POV-Ray : Newsgroups : povray.unofficial.patches : Mipmapping and trilinear filtering in povray : Mipmapping and trilinear filtering in povray Server Time
2 Sep 2024 16:15:15 EDT (-0400)
  Mipmapping and trilinear filtering in povray  
From: Nieminen Juha
Date: 9 Nov 1999 07:43:37
Message: <382816f9@news.povray.org>
When you use image maps, you can tell povray to use bilinear filtering
when rendering it. This means that when the texels of the projection of the
image map on screen are bigger than the screen pixels, povray will calculate
the in-between pixels by interpolating the 4 nearby texels of the image map.
  This does a good job when the image map is zoomed so big that it's texels
are bigger than the screen pixels.
  However, when the texels are smaller than the screen pixels, the bilinear
interpolation doesn't help much.

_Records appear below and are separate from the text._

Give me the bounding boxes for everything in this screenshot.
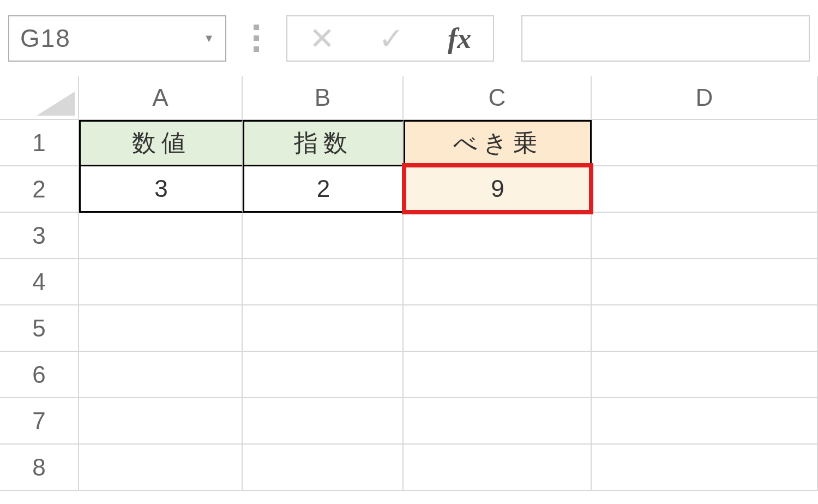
row-header-1[interactable]: 1 [0,120,79,166]
cell-b7[interactable] [243,398,404,445]
cell-c4[interactable] [404,259,592,305]
row-header-5[interactable]: 5 [0,305,79,352]
cell-c1[interactable]: べき乗 [404,120,592,166]
cell-d7[interactable] [592,398,818,445]
cell-b4[interactable] [243,259,404,305]
cell-b2[interactable]: 2 [243,166,404,213]
cell-a8[interactable] [79,445,243,491]
column-headers-row: A B C D [0,76,818,120]
select-all-corner[interactable] [0,76,79,120]
cell-a2[interactable]: 3 [79,166,243,213]
cell-c2-value: 9 [491,175,504,202]
formula-buttons: ✕ ✓ fx [286,15,494,62]
row-5: 5 [0,305,818,352]
cell-d8[interactable] [592,445,818,491]
row-header-2[interactable]: 2 [0,166,79,213]
column-header-c[interactable]: C [404,76,592,120]
cell-a3[interactable] [79,213,243,259]
row-header-3[interactable]: 3 [0,213,79,259]
row-3: 3 [0,213,818,259]
spreadsheet-grid: A B C D 1 数値 指数 べき乗 2 3 2 9 3 4 [0,76,818,491]
cell-c7[interactable] [404,398,592,445]
cell-c3[interactable] [404,213,592,259]
cell-b1[interactable]: 指数 [243,120,404,166]
chevron-down-icon[interactable]: ▼ [203,32,214,45]
column-header-b[interactable]: B [243,76,404,120]
cell-a7[interactable] [79,398,243,445]
cell-d4[interactable] [592,259,818,305]
cell-d6[interactable] [592,352,818,398]
row-1: 1 数値 指数 べき乗 [0,120,818,166]
row-6: 6 [0,352,818,398]
cell-b8[interactable] [243,445,404,491]
row-7: 7 [0,398,818,445]
cell-a5[interactable] [79,305,243,352]
row-header-7[interactable]: 7 [0,398,79,445]
cell-d2[interactable] [592,166,818,213]
cell-c2[interactable]: 9 [404,166,592,213]
cell-a4[interactable] [79,259,243,305]
column-header-a[interactable]: A [79,76,243,120]
cell-c5[interactable] [404,305,592,352]
check-icon: ✓ [378,21,404,56]
cell-a6[interactable] [79,352,243,398]
row-header-4[interactable]: 4 [0,259,79,305]
drag-handle-icon[interactable] [254,25,259,52]
column-header-d[interactable]: D [592,76,818,120]
fx-icon[interactable]: fx [448,22,471,55]
name-box-value: G18 [20,23,71,53]
cell-d1[interactable] [592,120,818,166]
cancel-icon: ✕ [309,21,335,56]
cell-b5[interactable] [243,305,404,352]
cell-d5[interactable] [592,305,818,352]
formula-input[interactable] [521,15,810,62]
row-header-6[interactable]: 6 [0,352,79,398]
row-8: 8 [0,445,818,491]
cell-a1[interactable]: 数値 [79,120,243,166]
name-box[interactable]: G18 ▼ [8,15,226,62]
cell-b3[interactable] [243,213,404,259]
cell-b6[interactable] [243,352,404,398]
cell-c8[interactable] [404,445,592,491]
cell-c6[interactable] [404,352,592,398]
cell-d3[interactable] [592,213,818,259]
formula-bar-area: G18 ▼ ✕ ✓ fx [0,0,818,76]
row-4: 4 [0,259,818,305]
row-2: 2 3 2 9 [0,166,818,213]
row-header-8[interactable]: 8 [0,445,79,491]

Not every texel of the image map will be
taken into account when rendering and so there will appear unwanted effects,
like broken lines, moire patterns, etc (even when antialiasing is on). They
don't look very good. The smaller the texels with respect to screen pixels,
the worse the result.
  In most 3D engines (renderers, 3D games, 3D video cards...) this problem
is corrected by calculating mipmapping and trilinear filtering.
  Mipmapping is the calculation of smaller versions of the same image map
with some algorithm (the simplest one would be calculating a 4 times smaller
image map by averaging 4 pixels of the original).
  The idea behind this is that when the image map is zoomed out so that its
texels would be smaller than the screen pixels, we switch to the smaller
version of the image map. The texels of this smaller version will be bigger
than the screen pixels, so bilinear filtering will still give a very good
result. When this one is small enough, we switch to an even smaller version,
and so on.
  This has the problem that the change between mipmaps is abrupt. If you
have a polygon so that one end is near the camera and the other end is
far away (like a floor), you will clearly see straight lines where the
mipmap changes.
  Trilinear filtering corrects this. Besides bilinear filtering, it also
interpolates between mipmaps so that instead of abrutply changing from one
mipmap to another at a certain distance, it smoothly interpolates between
them.
  The result is very good.

  Now, povray only supports bilinear filtering. How about adding automatic
mipmapping and trilinear filtering to it?

-- 
main(i,_){for(_?--i,main(i+2,"FhhQHFIJD|FQTITFN]zRFHhhTBFHhhTBFysdB"[i]
):5;i&&_>1;printf("%s",_-70?_&1?"[]":" ":(_=0,"\n")),_/=2);} /*- Warp -*/


Post a reply to this message

Copyright 2003-2023 Persistence of Vision Raytracer Pty. Ltd.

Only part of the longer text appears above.